Since discovering Quiche Reader, Sundays have become mini-New Year’s Eves for me: I delete any leftover articles from my reading list. I start Monday with a clean slate.

This weekly renewal ritual has extended to my feed aggregator as well. The one-week deadline I set for myself creates slight pressure to tackle articles that don’t initially grab my interest but which I believe are important—and they often turn out to be more interesting than I expected.

Reading what others publish on the internet is directly related to my work, but it’s also more than that. It’s one of the best ways I know to encounter different realities and worldviews, and to experience serendipity. That’s why maintaining my reading list is so important to me. I share this tip with you in the hope that it will be useful.


What about Quiche Reader? I don’t use “read it later” apps to manage what I’ve already read. Those articles go to Linkding, to-do lists, get shared with others, or just get deleted.

In other words, I could use Quiche Reader—if it weren’t for a few issues.

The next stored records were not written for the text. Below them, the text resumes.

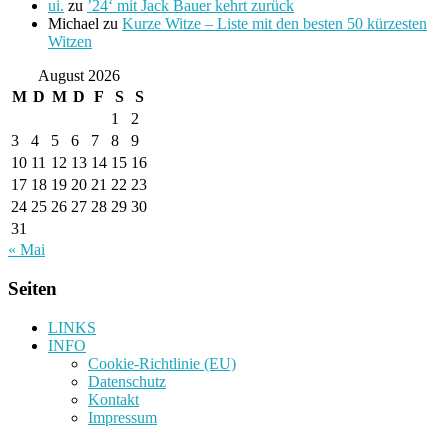
ui.
zu
’24‘ mit Jack Bauer kehrt zurück
Michael
zu
Kurze Witze – Liste mit den besten 50 kürzesten
Witzen
August 2026
M
D
M
D
F
S
S
1
2
3
4
5
6
7
8
9
10
11
12
13
14
15
16
17
18
19
20
21
22
23
24
25
26
27
28
29
30
31
« Mai
Seiten
LINKS
INFO
Cookie-Richtlinie (EU)
Datenschutz
Kontakt
Impressum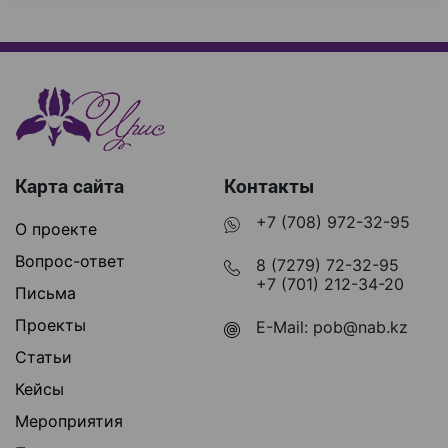
Карта сайта
Контакты
+7 (708) 972-32-95
О проекте
Вопрос-ответ
8 (7279) 72-32-95
+7 (701) 212-34-20
Письма
Проекты
E-Mail:
pob@nab.kz
Статьи
Кейсы
Мероприятия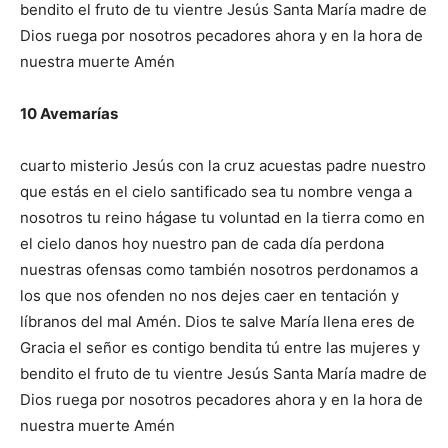
bendito el fruto de tu vientre Jesús Santa María madre de
Dios ruega por nosotros pecadores ahora y en la hora de
nuestra muerte Amén
10 Avemarías
cuarto misterio Jesús con la cruz acuestas padre nuestro
que estás en el cielo santificado sea tu nombre venga a
nosotros tu reino hágase tu voluntad en la tierra como en
el cielo danos hoy nuestro pan de cada día perdona
nuestras ofensas como también nosotros perdonamos a
los que nos ofenden no nos dejes caer en tentación y
líbranos del mal Amén. Dios te salve María llena eres de
Gracia el señor es contigo bendita tú entre las mujeres y
bendito el fruto de tu vientre Jesús Santa María madre de
Dios ruega por nosotros pecadores ahora y en la hora de
nuestra muerte Amén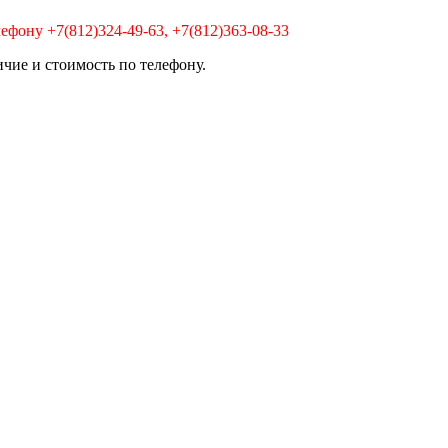
ефону +7(812)324-49-63, +7(812)363-08-33
ичие и стоимость по телефону.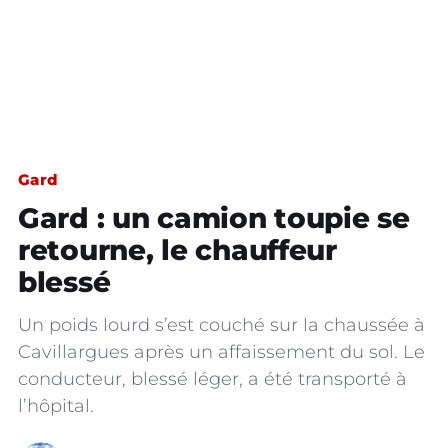
Gard
Gard : un camion toupie se
retourne, le chauffeur
blessé
Un poids lourd s’est couché sur la chaussée à
Cavillargues après un affaissement du sol. Le
conducteur, blessé léger, a été transporté à
l’hôpital.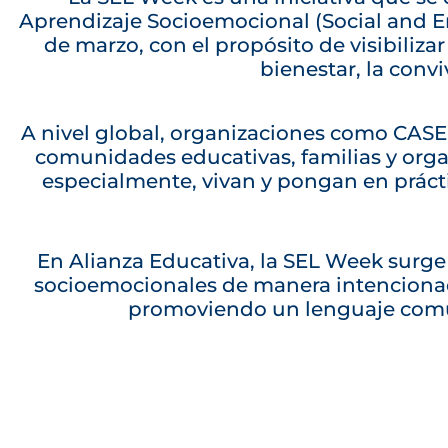
Aprendizaje Socioemocional (Social and E
de marzo, con el propósito de visibiliza
bienestar, la convi
A nivel global, organizaciones como CA
comunidades educativas, familias y orga
especialmente, vivan y pongan en práct
En Alianza Educativa, la SEL Week surg
socioemocionales de manera intencionada
promoviendo un lenguaje común 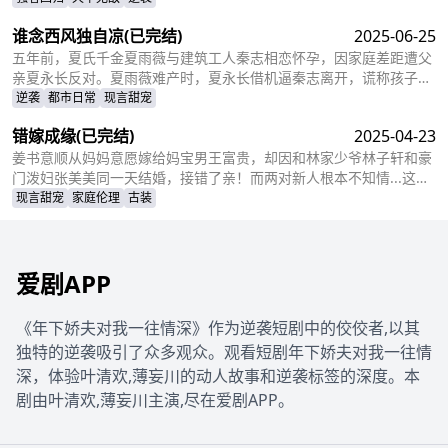
谁念西风独自凉
(已完结)
2025-06-25
五年前，夏氏千金夏雨薇与建筑工人秦志相恋怀孕，因家庭差距遭父
亲夏永长反对。夏雨薇难产时，夏永长借机逼秦志离开，谎称孩子夭
折，实则把孩子小蝶交给秦志。秦志工地事故后失智，父女拾荒为
逆袭
都市日常
现言甜宠
生。五年后，夏雨薇坚信秦志未死，医院偶遇昏迷的秦志却被父亲欺
错嫁成缘
(已完结)
2025-04-23
骗。小蝶为救父接近她，她凭借护身符和鸡汤味道发现真相。夏永长
与江正阳阻挠，夏雨薇救下父女，秦志苏醒，一家团圆，夏永长悔
姜书意顺从妈妈意愿嫁给妈宝男王富贵，却因和林家少爷林子轩和豪
悟，夏雨薇继承家业，与秦志重归于好。
门泼妇张美美同一天结婚，接错了亲！而两对新人根本不知情...这场
洞错房的闹剧会如何收场？
现言甜宠
家庭伦理
古装
爱剧APP
《年下娇夫对我一往情深》作为逆袭短剧中的佼佼者,以其
独特的逆袭吸引了众多观众。观看短剧年下娇夫对我一往情
深，体验叶清欢,薄妄川的动人故事和逆袭标签的深度。本
剧由叶清欢,薄妄川主演,尽在爱剧APP。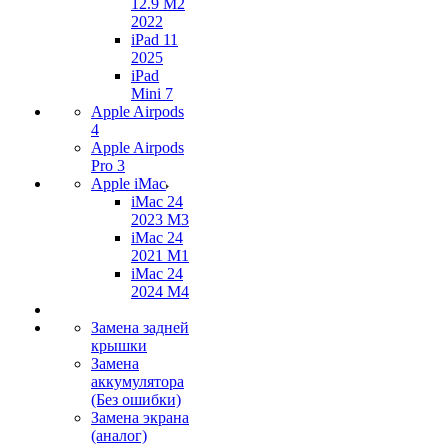
12.9 M2
2022
iPad 11
2025
iPad
Mini 7
Apple Airpods
4
Apple Airpods
Pro 3
Apple iMac
iMac 24
2023 M3
iMac 24
2021 M1
iMac 24
2024 M4
Замена задней
крышки
Замена
аккумулятора
(Без ошибки)
Замена экрана
(аналог)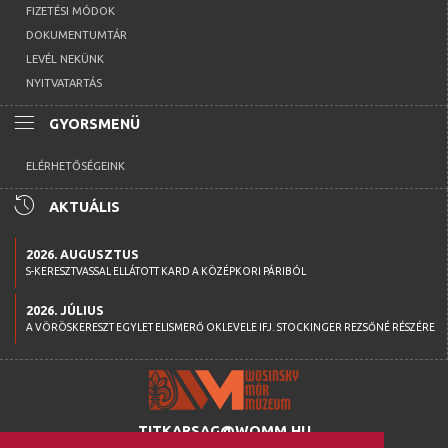
FIZETÉSI MÓDOK
DOKUMENTUMTÁR
LEVÉL NEKÜNK
NYITVATARTÁS
menu
GYORSMENÜ
ELÉRHETŐSÉGEINK
history
AKTUÁLIS
2026. AUGUSZTUS
S-KERESZTVASSAL ELLÁTOTT KARD A KÖZÉPKORI PÁRIBÓL
2026. JÚLIUS
A VÖRÖSKERESZT EGYLET ELISMERŐ OKLEVELE IFJ. STOCKINGER REZSŐNÉ RÉSZÉRE
TITKARSAG@WOMM.HU
+36 74 316 222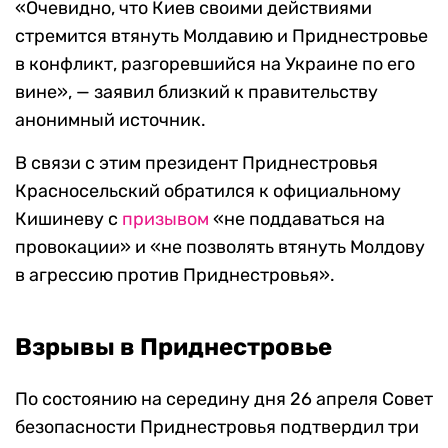
«Очевидно, что Киев своими действиями
стремится втянуть Молдавию и Приднестровье
в конфликт, разгоревшийся на Украине по его
вине», — заявил близкий к правительству
анонимный источник.
В связи с этим президент Приднестровья
Красносельский обратился к официальному
Кишиневу с
призывом
«не поддаваться на
провокации» и «не позволять втянуть Молдову
в агрессию против Приднестровья».
Взрывы в Приднестровье
По состоянию на середину дня 26 апреля Совет
безопасности Приднестровья подтвердил три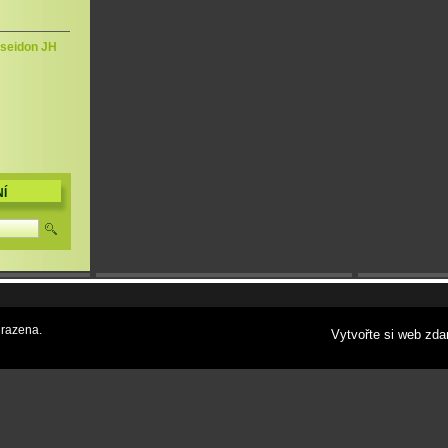
oseidon JH
Í
razena.
Vytvořte si web zda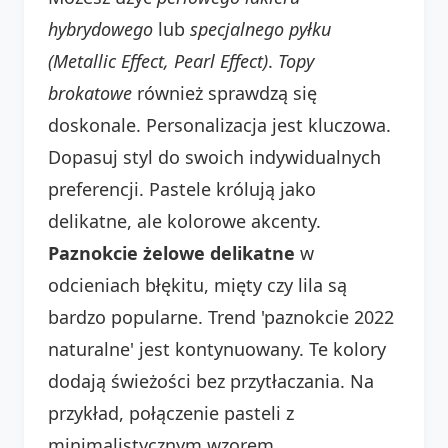
hybrydowego
lub
specjalnego pyłku
(Metallic Effect, Pearl Effect)
.
Topy
brokatowe
również sprawdzą się
doskonale. Personalizacja jest kluczowa.
Dopasuj styl do swoich indywidualnych
preferencji. Pastele królują jako
delikatne, ale kolorowe akcenty.
Paznokcie żelowe delikatne
w
odcieniach błękitu, mięty czy lila są
bardzo popularne. Trend 'paznokcie 2022
naturalne' jest kontynuowany. Te kolory
dodają świeżości bez przytłaczania. Na
przykład, połączenie pasteli z
minimalistycznym wzorem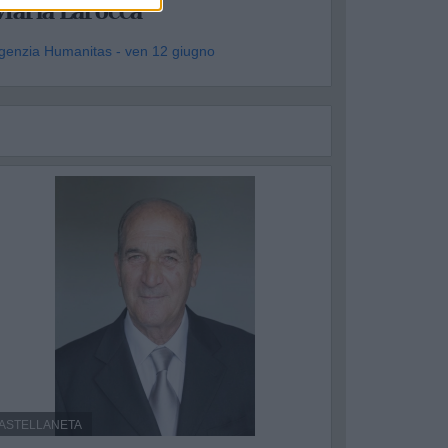
Maria Larocca
genzia Humanitas - ven 12 giugno
ASTELLANETA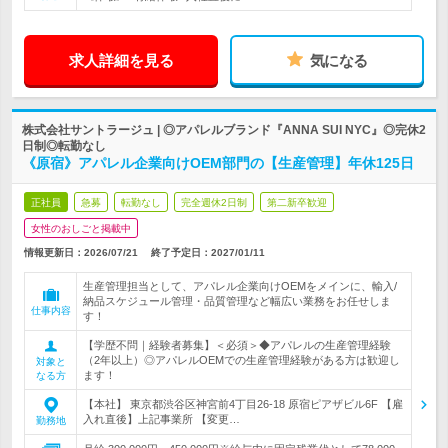
求人詳細を見る
気になる
株式会社サントラージュ | ◎アパレルブランド『ANNA SUI NYC』◎完休2
日制◎転勤なし
《原宿》アパレル企業向けOEM部門の【生産管理】年休125日
正社員
急募
転勤なし
完全週休2日制
第二新卒歓迎
女性のおしごと掲載中
情報更新日：2026/07/21
終了予定日：
2027/01/11
生産管理担当として、アパレル企業向けOEMをメインに、輸入/
納品スケジュール管理・品質管理など幅広い業務をお任せしま
仕事内容
す！
【学歴不問｜経験者募集】＜必須＞◆アパレルの生産管理経験
（2年以上）◎アパレルOEMでの生産管理経験がある方は歓迎し
対象と
ます！
なる方
【本社】 東京都渋谷区神宮前4丁目26-18 原宿ピアザビル6F 【雇
入れ直後】上記事業所 【変更…
勤務地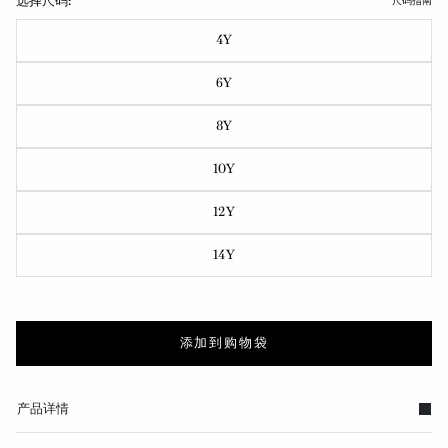
选择尺码:
尺码指南
4Y
6Y
8Y
10Y
12Y
14Y
添加到购物袋
产品详情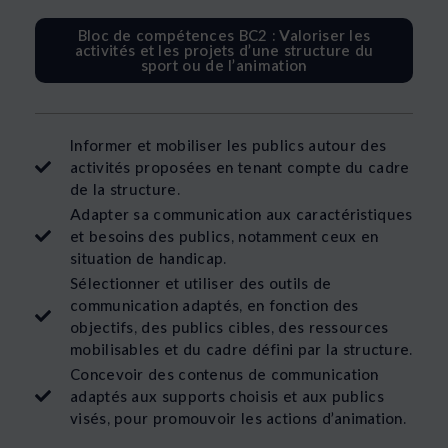
Bloc de compétences BC2 : Valoriser les
activités et les projets d’une structure du
sport ou de l’animation
Informer et mobiliser les publics autour des
activités proposées en tenant compte du cadre
de la structure.
Adapter sa communication aux caractéristiques
et besoins des publics, notamment ceux en
situation de handicap.
Sélectionner et utiliser des outils de
communication adaptés, en fonction des
objectifs, des publics cibles, des ressources
mobilisables et du cadre défini par la structure.
Concevoir des contenus de communication
adaptés aux supports choisis et aux publics
visés, pour promouvoir les actions d’animation.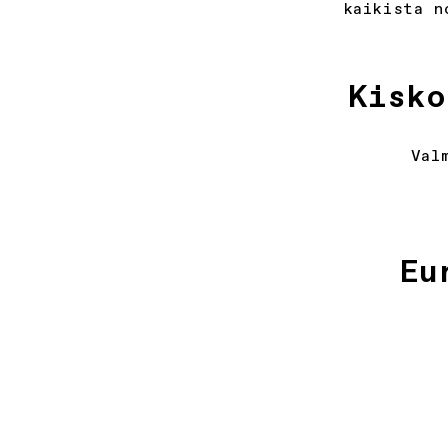
kaikista n
Kisko
Val
Eu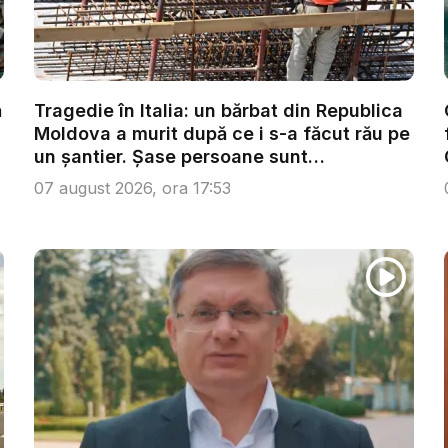
ă
Tragedie în Italia: un bărbat din Republica
Moldova a murit după ce i s-a făcut rău pe
un șantier. Șase persoane sunt
anchetate...
07 august 2026, ora 17:53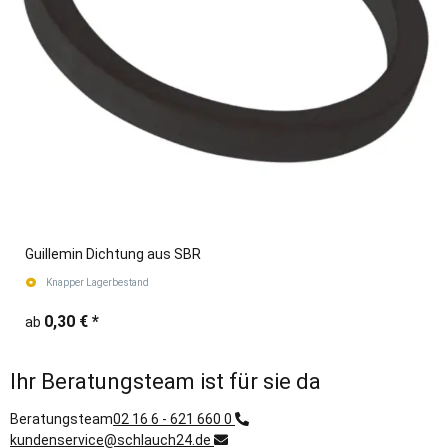
Guillemin Dichtung aus SBR
Knapper Lagerbestand
0,30 €
*
ab
Ihr Beratungsteam ist für sie da
Beratungsteam
02 16 6 - 621 660 0
kundenservice@schlauch24.de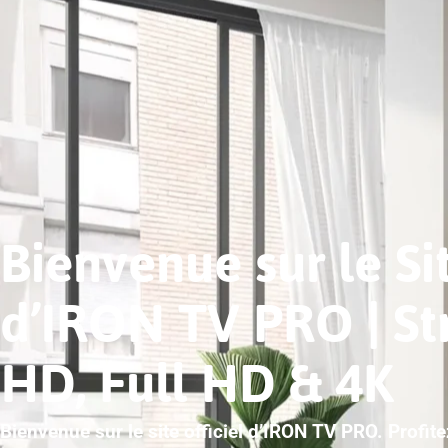
Bienvenue sur le Sit
d’IRON TV PRO | S
HD, Full HD & 4K
Bienvenue sur le site officiel d’IRON TV PRO. Profit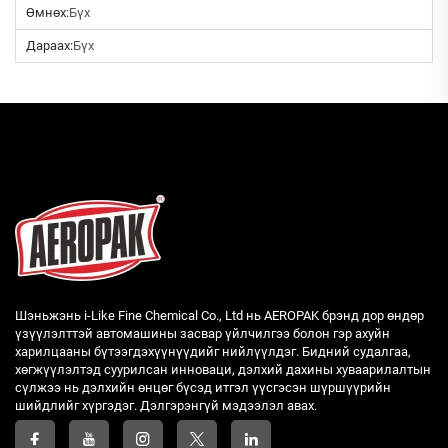
Өмнөх:
Бүх
Дараах:
Бүх
Шэньжэнь i-Like Fine Chemical Co., Ltd нь AEROPAK брэнд дор өндөр
үзүүлэлттэй автомашины засвар үйлчилгээ болон гэр ахуйн
харилцааны бүтээгдэхүүнүүдийг нийлүүлдэг. Бидний судалгаа,
хөгжүүлэлтэд суурилсан инноваци, дэлхий дахины хуваарилалтын
сүлжээ нь дэлхийн өнцөг бүсэд итгэл үүсгэсэн шүршүүрийн
шийдлийг хүргэдэг. Дэлгэрэнгүй мэдээлэл авах.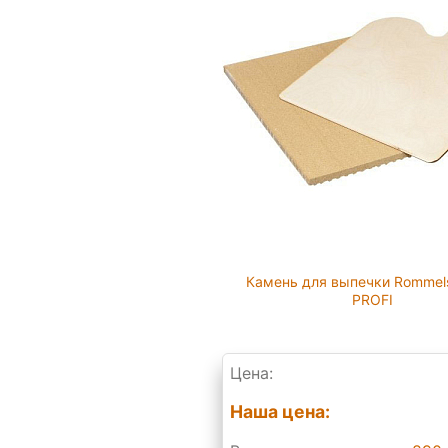
Камень для выпечки Rommel
PROFI
Цена:
Наша цена: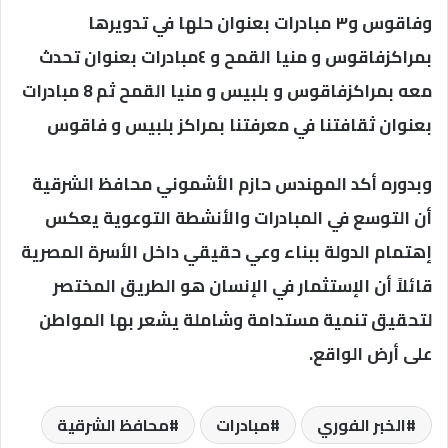
وفاقوس و٣ مبادرات بعنوان حلها في تدويرها
بمراكزفاقوس و منيا القمح و ٤مبادرات بعنوان تحدث
معه بمراكزفاقوس و بلبيس و منيا القمح ثم 8 مبادرات
بعنوان ثقافتنا في معرفتنا بمراكز بلبيس و فاقوس
وبدوره أكد المهندس حازم الأشموني محافظ الشرقية
أن التوسع في المبادرات والأنشطة التوعوية يعكس
إهتمام الدولة ببناء وعي حقيقي داخل الأسرة المصرية
قائلاً أن الإستثمار في الإنسان هو الطريق المختصر
لتحقيق تنمية مستدامة وشاملة يشعر بها المواطن
على أرض الواقع.
الخبر الفوري
مبادرات
محافظ الشرقية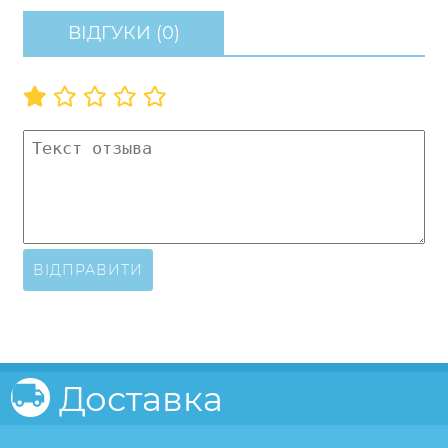
ВІДГУКИ (0)
ВІДПРАВИТИ
Доставка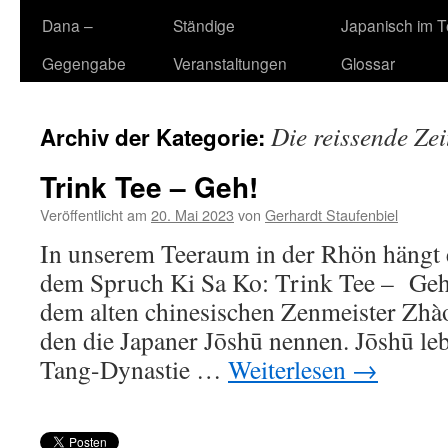
Dana –
Ständige
Japanisch im 
Gegengabe
Veranstaltungen
Glossar
Die reissende Zei
Archiv der Kategorie:
Trink Tee – Geh!
Veröffentlicht am
20. Mai 2023
von
Gerhardt Staufenbiel
In unserem Teeraum in der Rhön hängt e
dem Spruch Ki Sa Ko: Trink Tee – Geh
dem alten chinesischen Zenmeister Zhà
den die Japaner Jōshū nennen. Jōshū lebt
Tang-Dynastie …
Weiterlesen
→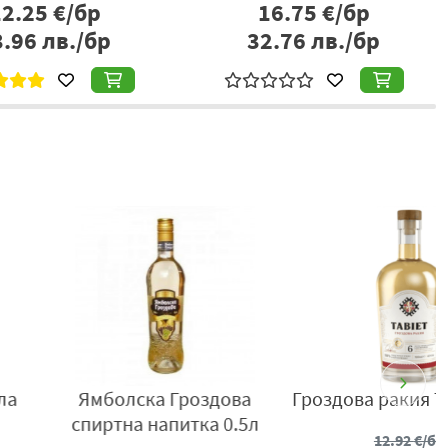
12.25
€/бр
16.75
€/бр
ална за различни вкусови комбинации.
3.96
лв./бр
32.76
лв./бр
оследователният характер, които я превръщат в
съчетава традиция и достъпна елегантност, което
 с балансиран вкус, мек характер и утвърден стил, който
ителите на качествената ракия.
ария, гр. Поморие 8200, Индустриална зона, п.к. 16, тел:
я Кехлибар 0.7л
Ракия Карнобатска
гроздова 1л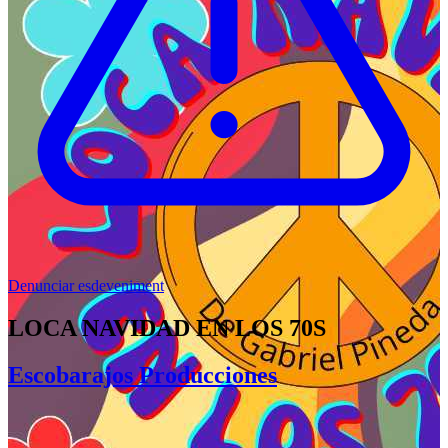
Denunciar esdeveniment
LOCA NAVIDAD EN LOS 70S
Escobarajos Producciones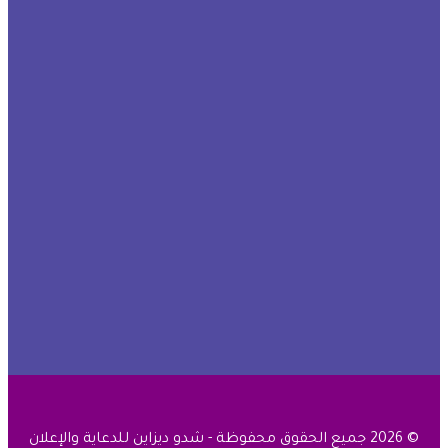
© 2026 جميع الحقوق محفوظة - شدو ديزاين للدعاية والإعلان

The problem is that it’s still a bit rough around the edges. It lacks support for web viewer reading modes and ad-blocking extensions. Since it only opens the web version of the articles, I often have a poor experience on sites with bad layouts, which is most of them nowadays. (Disabling JavaScript can fix the worst offenders, but not always.)

I spoke with Greg, the developer of Quiche Reader, via email. He said he is focusing on his other app, Quiche Browser. He assured me he hasn’t abandoned Quiche Reader but can’t provide a timeline for future updates at the moment. I’ll be waiting for them.